German Court to Jews: Tough Luck
Those seeking to curtail religious freedom around the world got a boost from a German court yesterday when it ruled that religiously-based circumcision does grievous harm to children. According to Agence France Presse:
Circumcising young boys on religious grounds amounts to grievous bodily harm, a German court ruled Tuesday in a landmark decision that the Jewish community said trampled on parents’ religious rights.
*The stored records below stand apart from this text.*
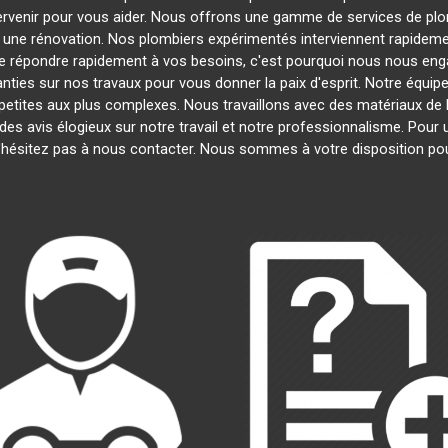
tervenir pour vous aider. Nous offrons une gamme de services de pl
u une rénovation. Nos plombiers expérimentés interviennent rapide
 répondre rapidement à vos besoins, c'est pourquoi nous nous engag
nties sur nos travaux pour vous donner la paix d'esprit. Notre équipe
s petites aux plus complexes. Nous travaillons avec des matériaux de 
 des avis élogieux sur notre travail et notre professionnalisme. Pour
'hésitez pas à nous contacter. Nous sommes à votre disposition po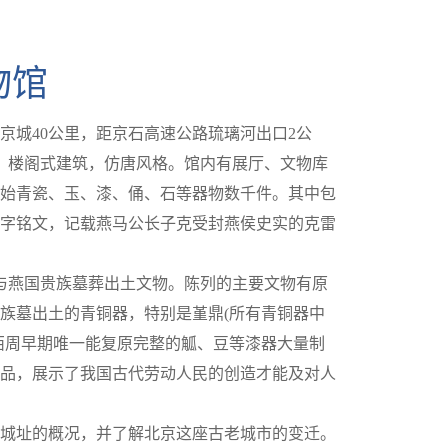
物馆
京城40公里，距京石高速公路琉璃河出口2公
米，楼阁式建筑，仿唐风格。馆内有展厅、文物库
始青瓷、玉、漆、俑、石等器物数千件。其中包
3字铭文，记载燕马公长子克受封燕侯史实的克雷
与燕国贵族墓葬出土文物。陈列的主要文物有原
族墓出土的青铜器，特别是堇鼎(所有青铜器中
西周早期唯一能复原完整的觚、豆等漆器大量制
品，展示了我国古代劳动人民的创造才能及对人
城址的概况，并了解北京这座古老城市的变迁。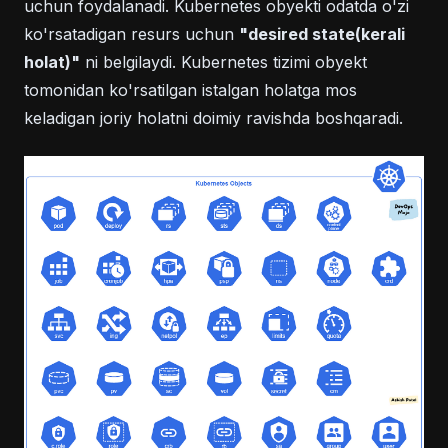
uchun foydalanadi. Kubernetes obyekti odatda o'zi
ko'rsatadigan resurs uchun
"desired state(kerali
holat)"
ni belgilaydi. Kubernetes tizimi obyekt
tomonidan ko'rsatilgan istalgan holatga mos
keladigan joriy holatni doimiy ravishda boshqaradi.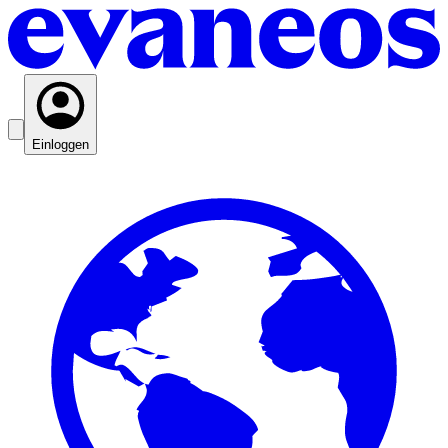
Einloggen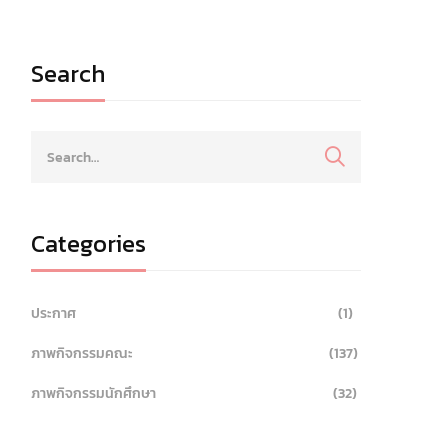
Search
Categories
ประกาศ
(1)
ภาพกิจกรรมคณะ
(137)
ภาพกิจกรรมนักศึกษา
(32)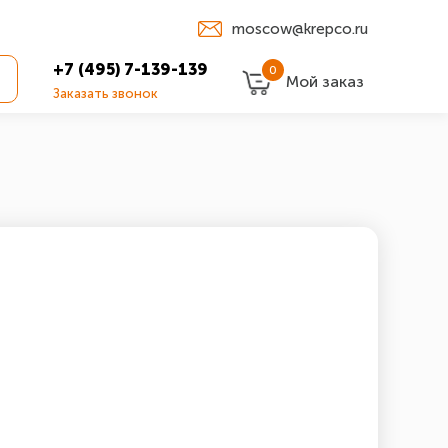
moscow@krepco.ru
+7 (495) 7-139-139
0
Мой заказ
Заказать звонок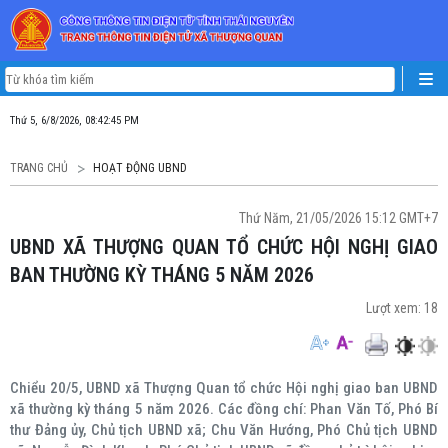
Thứ 5, 6/8/2026, 08:42:45 PM
TRANG CHỦ
HOẠT ĐỘNG UBND
Thứ Năm, 21/05/2026 15:12 GMT+7
UBND XÃ THƯỢNG QUAN TỔ CHỨC HỘI NGHỊ GIAO
BAN THƯỜNG KỲ THÁNG 5 NĂM 2026
Lượt xem:
18
Chiểu 20/5, UBND xã Thượng Quan tổ chức Hội nghị giao ban UBND
xã thường kỳ tháng 5 năm 2026. Các đồng chí: Phan Văn Tố, Phó Bí
thư Đảng ủy, Chủ tịch UBND xã; Chu Văn Hướng, Phó Chủ tịch UBND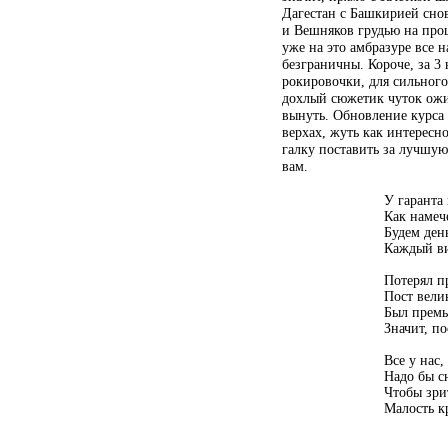
Дагестан с Башкирией снов
и Вешняков грудью на про
уже на это амбразуре все н
безграничны. Короче, за 3 
рокировочки, для сильного 
дохлый сюжетик чуток ожи
вынуть. Обновление курса 
верхах, жуть как интересно
галку поставить за лучшу
вам.
У гаранта 
Как намеч
Будем ден
Каждый ви
Потерял п
Пост велик
Был премь
Значит, по
Все у нас,
Надо бы с
Чтобы зри
Малость к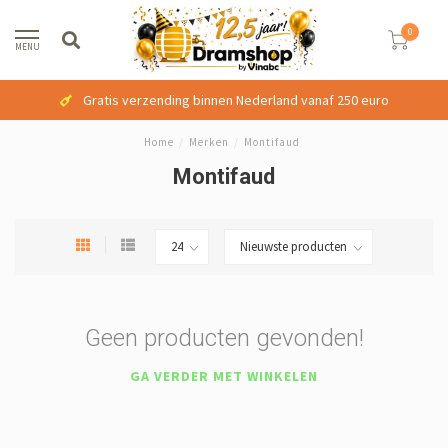
0
MENU
Gratis verzending binnen Nederland vanaf 250 euro
Home
/
Merken
/
Montifaud
Montifaud
Geen producten gevonden!
GA VERDER MET WINKELEN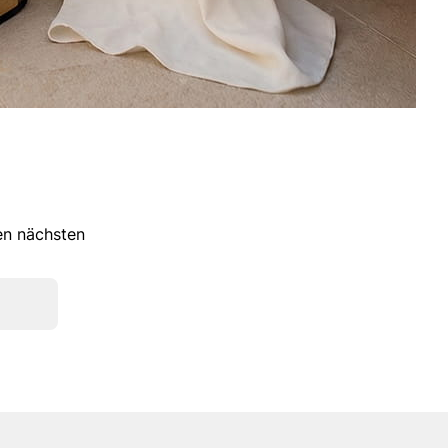
ren nächsten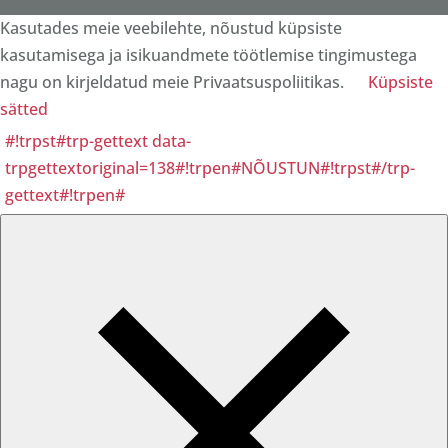
Kasutades meie veebilehte, nõustud küpsiste
kasutamisega ja isikuandmete töötlemise tingimustega
nagu on kirjeldatud meie Privaatsuspoliitikas.
Küpsiste
sätted
#!trpst#trp-gettext data-
trpgettextoriginal=138#!trpen#NÕUSTUN#!trpst#/trp-
gettext#!trpen#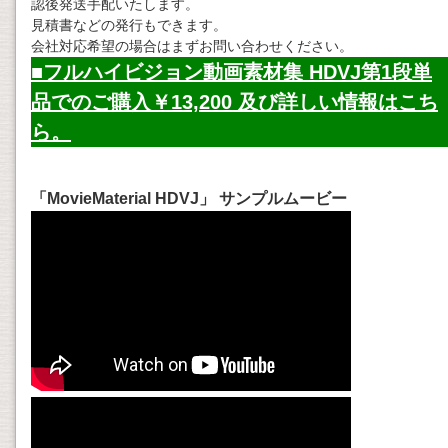
認後発送手配いたします。
見積書などの発行もできます。
会社対応希望の場合はまずお問い合わせください。
■フルハイビジョン動画素材集 HDVJ第1段単
品でのご購入￥13,200 及び詳しい情報はこち
ら。
「MovieMaterial HDVJ」 サンプルムービー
The regional court in Cologne, western Germany, ruled that the “fundamental right of the child to bodily integrity outweighed the fundamental rights of the parents”, a judgement that is expected to set a legal precedent.
“The religious freedom of the parents and their right to educate their child would not be unacceptably compromised, if they were obliged to wait until the child could himself decide to be circumcised,” the court added.
The case was brought against a doctor in Cologne who had circumcised a four-year-old Muslim boy on his parents’ wishes.
The doctor apparently fouled up the procedure, because the boy had to go to the hospital the next day, “bleeding heavily.” He was then charged with “grievous bodily harm,” and may well have been guilty of that. But the court went a lot farther than that (in fact, it acquitted him because the law wasn’t clear—I guess it’s supposed to be now). Needless to say, German Jews aren’t happy about it:
The decision caused outrage in Germany’s Jewish community.
The head of the Central Committee of Jews, Dieter Graumann, said the ruling was “an unprecedented and dramatic intervention in the right of religious communities to self-determination.”
The judgement was an “outrageous and insensitive act. Circumcision of newborn boys is a fixed part of the Jewish religion and has been practiced worldwide for centuries,” added Graumann.
“This religious right is respected in every country in the world.”
But neither jurists nor politicians in Germany need to worry, according to one expert:
Holm Putzke, a criminal law expert at the University of Passau, told the Financial Times Deutschland that the ruling was “enormously important for doctors because for the first time they have legal certainty.”
“Unlike many politicians, the court has not allowed itself to be scared off by charges of anti-Semitism or religious intolerance,” added Putzke.
Yeah, it’s a good thing that German courts, outlawing a 4000-year-old religious practice associated around the world with Jews, would blow off charges of anti-Semitism. I’m glad to hear we’re all moving on from that yucky Holocaust stuff, with its suggestion that Germans don’t like Jews and so on.
Oh, and religious freedom in the 21st century? You’ve got to be kidding! This is Europe, folks!